Face‑down in the water lay the decomposed body of a young woman. The remote area, off State Route 322 (near road 535), was a place you only really found if you knew it was there. No ID. No car. No obvious story, just a body in a streambed under a bridge.
Investigators would later estimate that she’d been there for months, likely since late 1989 or early 1990. She was white, between 4'10" and 5'6", estimated 20–40 in early reports (some later analyses narrow that to late teens–early twenties). She’d been beaten to death; her cause of death was blunt-force trauma. Her body was badly decomposed, but one detail would give her a name: in each front pocket of her jeans, she had a penny.
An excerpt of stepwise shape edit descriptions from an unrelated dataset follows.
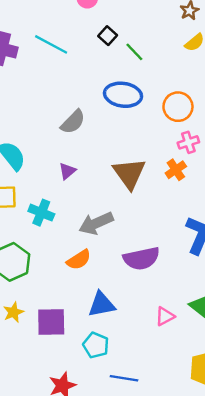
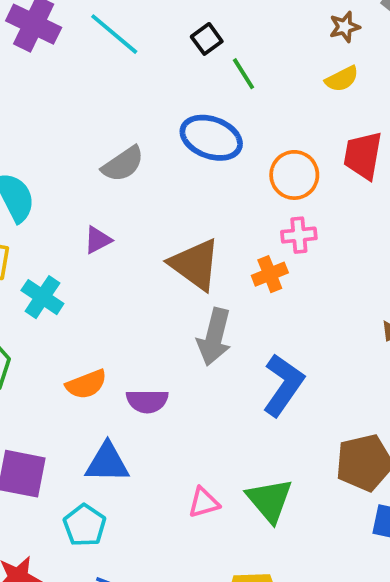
brown triangle: (129, 173) -> (195, 264), turned -30
gray arrow: (96, 223) -> (214, 337), moved, turned -64
purple semicircle: (141, 258) -> (147, 401), moved, size x0.7

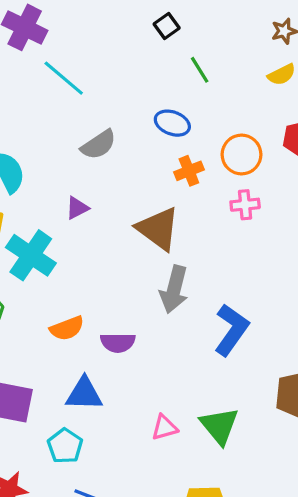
cyan line: (114, 34) -> (64, 78), moved
black square: (207, 39) -> (167, 26), moved
blue ellipse: (211, 138) -> (172, 123), size x0.7
orange cross: (270, 274) -> (189, 171), moved
cyan cross: (42, 297) -> (31, 255), size x1.4

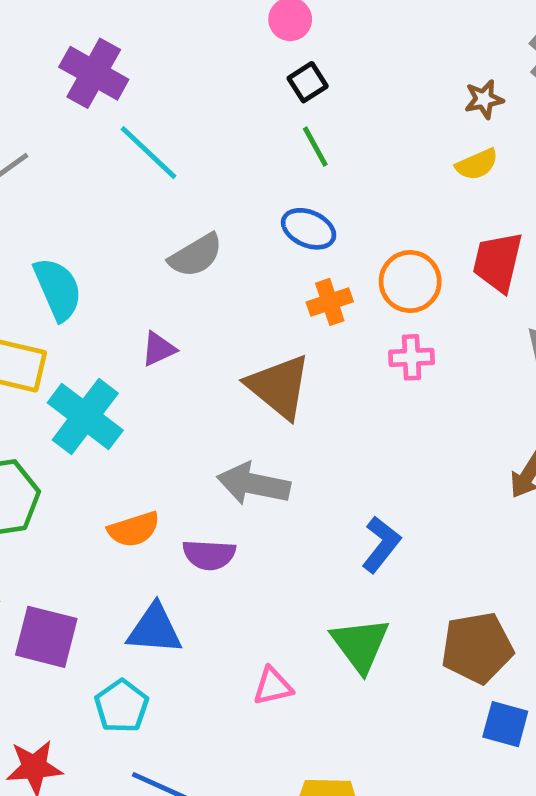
green line: (200, 70) -> (315, 147), moved
gray arrow: (174, 289) -> (254, 484), moved, turned 84
blue L-shape: (231, 330) -> (381, 544), size x0.7
green triangle: (219, 426) -> (360, 645), moved

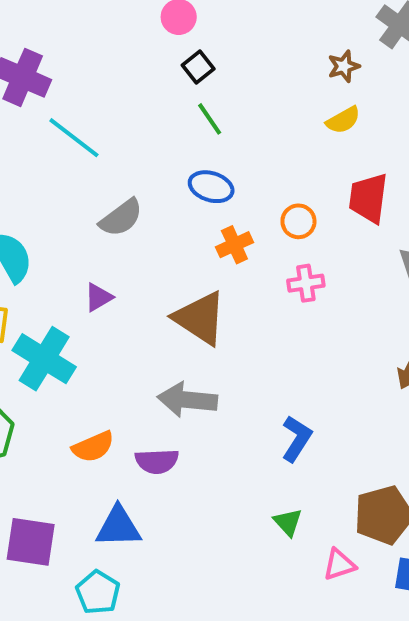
orange circle: (410, 281) -> (298, 221), size x0.7
green triangle: (360, 645) -> (288, 522), size x0.6
pink triangle: (273, 686) -> (339, 565), moved

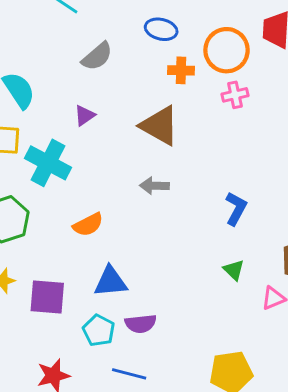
orange circle: (298, 221) -> (227, 50), size x1.8
orange cross: (234, 245) -> (181, 70), turned 30
gray arrow: (187, 400) -> (154, 186), size x0.7
purple semicircle: (157, 461) -> (141, 324), moved

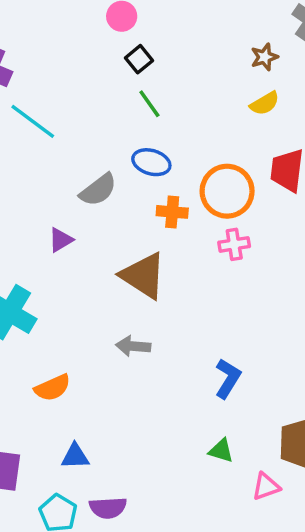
gray semicircle: (97, 56) -> (98, 190), moved
purple triangle: (85, 115) -> (61, 240), moved
green triangle: (234, 270) -> (221, 451), turned -30
blue triangle: (110, 282) -> (75, 456), size x0.7

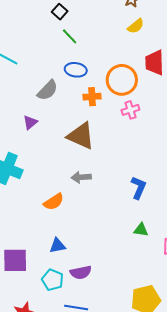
orange semicircle: (53, 388) -> (54, 202), moved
They called her “Penny Doe.”
Her clothing and circumstances suggest she wasn’t wealthy or transient in the extreme, more like an everyday young woman whose life intersected with someone violent. She wore a size 12–14 blue top, denim jeans, and underwear that may have been a smaller size, hinting at either weight change or hand‑me‑down clothing. No shoes were found. No purse. No jewelry that could say “this is who I was.”
Over the decades, investigators have compared her to numerous missing women, at least 13 exclusions have been publicly listed but no match has stuck. Her dental and skeletal characteristics, along with isotope and forensic work, suggest she likely grew up in the Northeastern United States, possibly in or near Pennsylvania itself.
Her case has been revisited many times: by Dateline, cold case bloggers, and independent investigators like Gavin Fish, who helped bring renewed attention to the scene, the original forensic reports, and the likelihood that her killer is still anonymous, somewhere out there.
The image of her discovery lingers: kids, a railroad trestle, a shallow stream, a summer day and a woman whose name nobody knows, with two pennies in her pockets like a quiet, unintentional offering.